1 Wie komt daar vanuit Edom aan, uit de stad Bosra, in zijn prachtige donkerrode kledij? Wie is dat in zijn koninklijke gewaden, rustig voortlopend met grootse kracht? ‘Ik ben het, de Here, die uw heil aankondigt, degene die de macht heeft u te redden!’
2 ‘Waarom is uw kleding zo rood als van iemand die in de wijnpers de druiven uitperst?’
3 ‘Ik heb de wijnpers alleen getreden. Er was niemand die Mij hielp. In mijn toorn heb Ik mijn vijanden als druiven vertrapt. In mijn toorn vertrapte Ik mijn tegenstanders. U ziet hun bloed op mijn kleding.
4 Want de tijd is aangebroken dat Ik mijn volk moet wreken, het uit de handen van zijn onderdrukkers moet verlossen.
5 Ik keek maar niemand kwam het te hulp, Ik was verbaasd en geschokt. Daarom voerde Ik de wraak alleen uit, zonder hulp velde Ik de vonnissen.
6 Ik vernietigde de heidense volken in mijn toorn, Ik bracht hen aan het wankelen en liet hen neerstorten.’
7 Ik zal vertellen over de ontfermende liefde van God. Ik zal Hem loven voor alles wat Hij heeft gedaan, ik zal mij verheugen over zijn goedheid tegenover Israël die Hij haar betoonde in zijn genade en liefde.
8 Hij zei: ‘Zij zijn toch van Mij, mijn eigen kinderen zullen mijn vertrouwen niet opnieuw beschamen.’ En Hij werd hun redder.
9 In al hun onderdrukking werd Hij Zelf onderdrukt en Hij redde hen in eigen persoon. In zijn liefde en medelijden verloste Hij hen, tilde hen op en droeg hen door de jaren heen.
10 Maar zij kwamen in opstand tegen Hem en deden zijn Heilige Geest verdriet. Daarom werd Hij hun vijand en vocht Hij persoonlijk tegen hen.
11 Toen herinnerden zij zich de dagen van weleer, toen Gods dienaar Mozes zijn volk uit Egypte wegleidde en zij riepen: Waar is Hij die Israël door de zee voerde, met Mozes als hun herder? Waar is de God die zijn Heilige Geest stuurt om onder zijn volk te wonen?
12 Waar is Hij wiens machtige kracht de zee voor hen splitste, toen Mozes zijn hand ophief en zijn reputatie voor eeuwig vestigde?
13 Wie leidde hen over de bodem van de zee?

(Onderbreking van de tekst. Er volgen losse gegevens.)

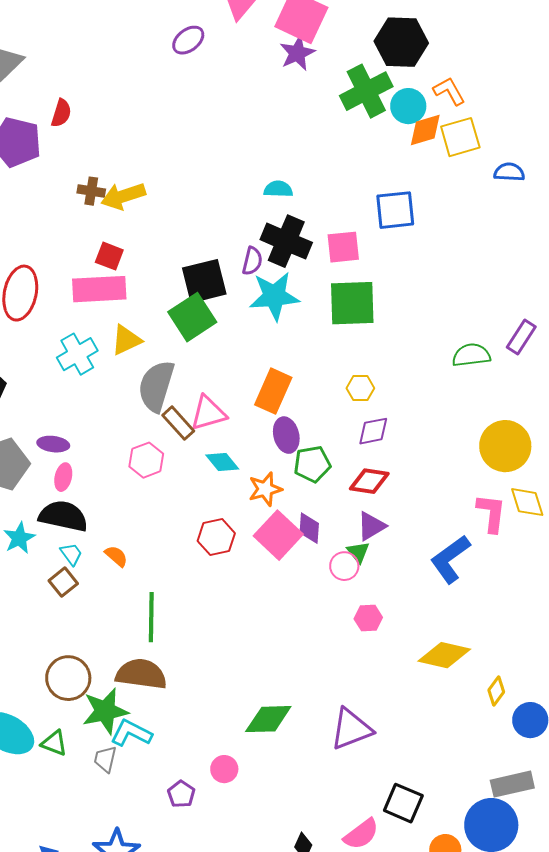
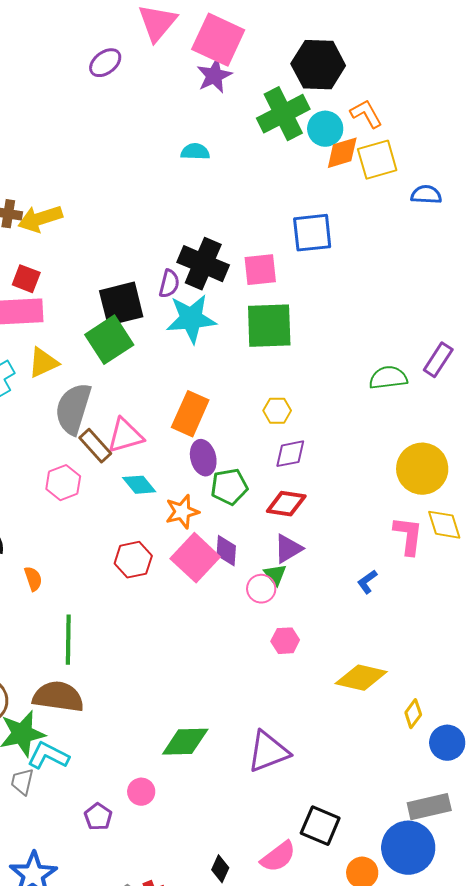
cyan semicircle: (278, 189) -> (195, 152), moved
orange semicircle: (116, 556) -> (33, 579), turned 30
blue L-shape: (450, 559) -> (367, 582), size x0.5

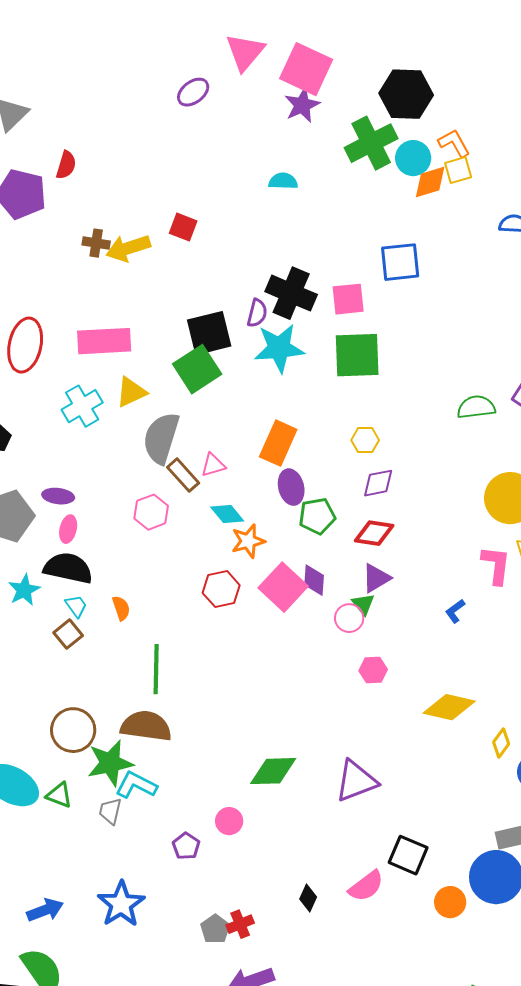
yellow square: (377, 160) -> (458, 170), moved, size x0.7
red square: (26, 279) -> (183, 227), moved
pink triangle: (125, 436) -> (213, 465), size x0.7
orange star: (182, 512) -> (248, 541), moved

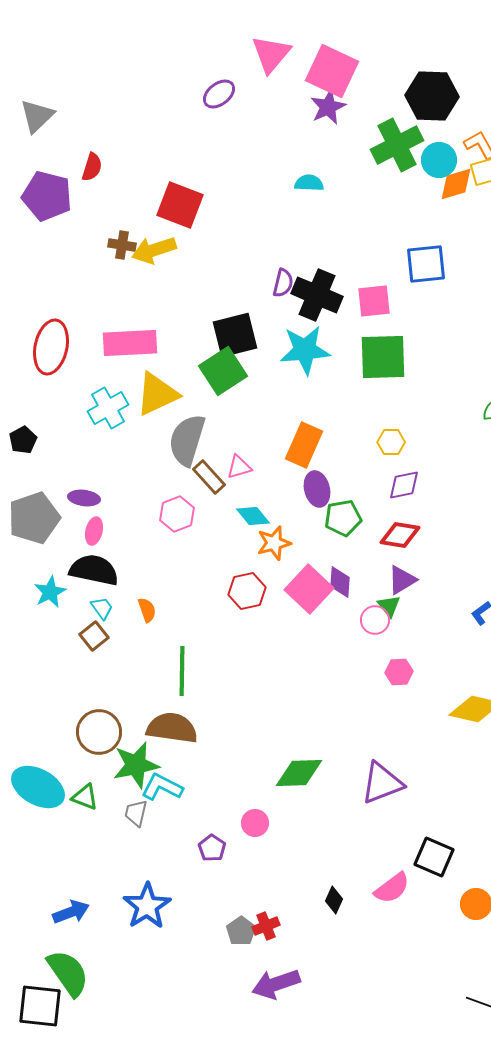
red square: (183, 227) -> (180, 205), moved, size x1.6
purple semicircle: (257, 313) -> (283, 283), moved
yellow triangle: (131, 392) -> (157, 394), size x1.4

Net als paarden die door de woestijn rennen, struikelden zij niet.
14 Als grazend vee in de dalen, zo gaf de Geest van de Here hun rust. O Here, op die manier bezorgde U Zichzelf een geweldige naam.
15 Kijk vanuit de hemel neer en zie ons vanuit uw heilige, glorieuze verblijfplaats. Waar is uw liefde voor ons die U altijd liet zien? Waar zijn nu uw kracht, uw genade en uw medelijden?
16 U bent immers nog steeds onze Vader! Abraham en Jakob kennen ons niet, maar U blijft onze vader, onze verlosser van oudsher.
17 O Here, waarom liet U ons afdwalen van uw wegen in onze onbuigzaamheid, zodat wij zondigden en ons tegen U keerden? Kom terug en help ons, want wij, die uw eigendom zijn, hebben U zo nodig.
18 Hoe kort hebben wij Jeruzalem maar in bezit gehad! En nu hebben onze vijanden haar verwoest.
19 O God, waarom behandelt U ons alsof wij uw volk niet zijn, als een heidens volk dat U nooit ‘Here’ noemde?